Engineering Application of Artificial Intelligence and Machine Learning
Disciplines: Data Science and Engineering Analytics
It is very important to learn what are the main characteristics and requirements in applying Artificial Intelligence and Machine Learning to solve Engineering related problems. To learn and apply Science and Engineering, Homo Sapiens must take a serious amount of time and efforts at universities and industries. Unfortunately, large number of individuals that are interested in Data Science do not necessarily think that the same think is required for solving scientific and engineering related problems using Artificial Intelligence and Machine Learning.
Furthermore, issues such as the differences between traditional Statistics and Artificial Intelligence and Machine Learning, Explainable Artificial Intelligence, and Ethics of Artificial Intelligence are also very importance parts of the Engineering Application of Artificial Intelligence that will be covered in this Course.
Topics covered in this short course:
- Artificial Intelligence & Machine Learning
- Modeling Physical Phenomena using Artificial Intelligence
- Differences between Engineering and Non-Engineering Application of Artificial Intelligence
- Differences between Traditional Statistics and Artificial Intelligence
- eXplainable Artificial Intelligence
- AI-Ethics (Why we should not be using Hybrid Models)
Intermediate to Advanced
This course will play a crucial role for the enthusiasts of engineering application of Artificial Intelligence and Machine Learning technology in Reservoir Simulation and Modeling. It covers the scientific and realities foundation of Artificial Intelligence and Machine Learning and its true application in Reservoir Engineering. If you are interested to be knowledgeable with the most up-to-date and accurate AI and Machine Learning technology? This class will get you there!
This course is designed for geo-scientists, reservoir engineers, and managers. Specifically, those involved with geology, reservoir, completion, and production in operating and service companies. In general, those involved in planning, completion, and operation in assets are the main target audience.
Students should bring a calculator and their laptop.
0.8 CEUs are awarded for this 1-day course.
All cancellations must be received no later than 14 days prior to the course start date. Cancellations made after the 14-day window will not be refunded. Refunds will not be given due to no show situations.

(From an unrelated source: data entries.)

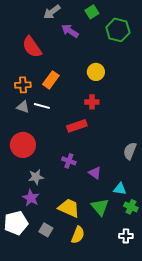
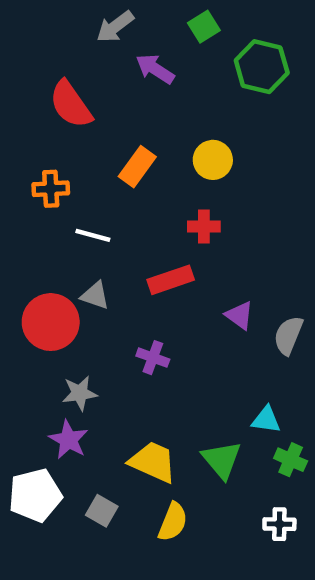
orange rectangle: (51, 80) -> (137, 167), moved
gray triangle: (23, 107) -> (95, 295), moved
purple triangle: (95, 173) -> (239, 315), moved

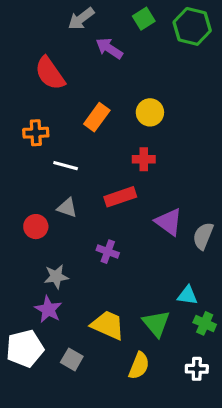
green hexagon: (262, 67) -> (192, 26), moved
purple triangle: (239, 315) -> (169, 222), size x1.4
red circle: (51, 322) -> (36, 227), size x0.6
yellow semicircle: (173, 522) -> (139, 366), moved

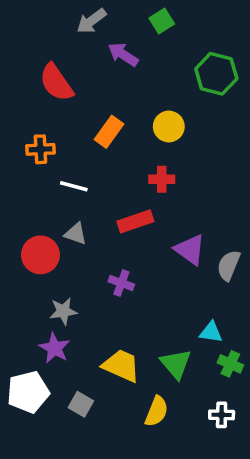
green hexagon: (192, 26) -> (216, 74), moved
red circle: (36, 227) -> (40, 255), size x1.4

Training sessions attached to SPE conferences and workshops follow the cancellation policies stated on the event information page. Please check that page for specific cancellation information.
SPE reserves the right to cancel or re-schedule courses at will. Notification of changes will be made as quickly as possible; please keep this in mind when arranging travel, as SPE is not responsible for any fees charged for cancelling or changing travel arrangements.
We reserve the right to substitute course instructors as necessary.
Dr. Shahab D. Mohaghegh, a pioneer in the application of Artificial Intelligence and Machine Learning in the Exploration and Production industry, is Professor of Petroleum and Natural Gas Engineering at West Virginia University and the president and CEO of Intelligent Solutions, Inc. (ISI). He is the director of WVU-LEADS (Laboratory for Engineering Application of Data Science).
Including more than 30 years of research and development in the petroleum engineering application of Artificial Intelligence and Machine Learning, he has authored three books (Shale Analytics – Data Driven Reservoir Modeling – Application of Data-Driven Analytics for the Geological Storage of CO2), more than 200 technical papers and carried out more than 60 projects for independents, NOCs and IOCs. He is a SPE Distinguished Lecturer (2007 and 2020) and has been featured four times as the Distinguished Author in SPE’s Journal of Petroleum Technology (JPT 2000 and 2005). He is the founder of SPE’s Technical Section dedicated to AI and machine learning (Petroleum Data-Driven Analytics, 2011).
He has been honored by the U.S. Secretary of Energy for his AI-based technical contribution in the aftermath of the Deepwater Horizon (Macondo) incident in the Gulf of Mexico (2011) and was a member of U.S. Secretary of Energy’s Technical Advisory Committee on Unconventional Resources in two administrations (2008-2014). He represented the United States in the International Standard Organization (ISO) on Carbon Capture and Storage technical committee (2014-2016).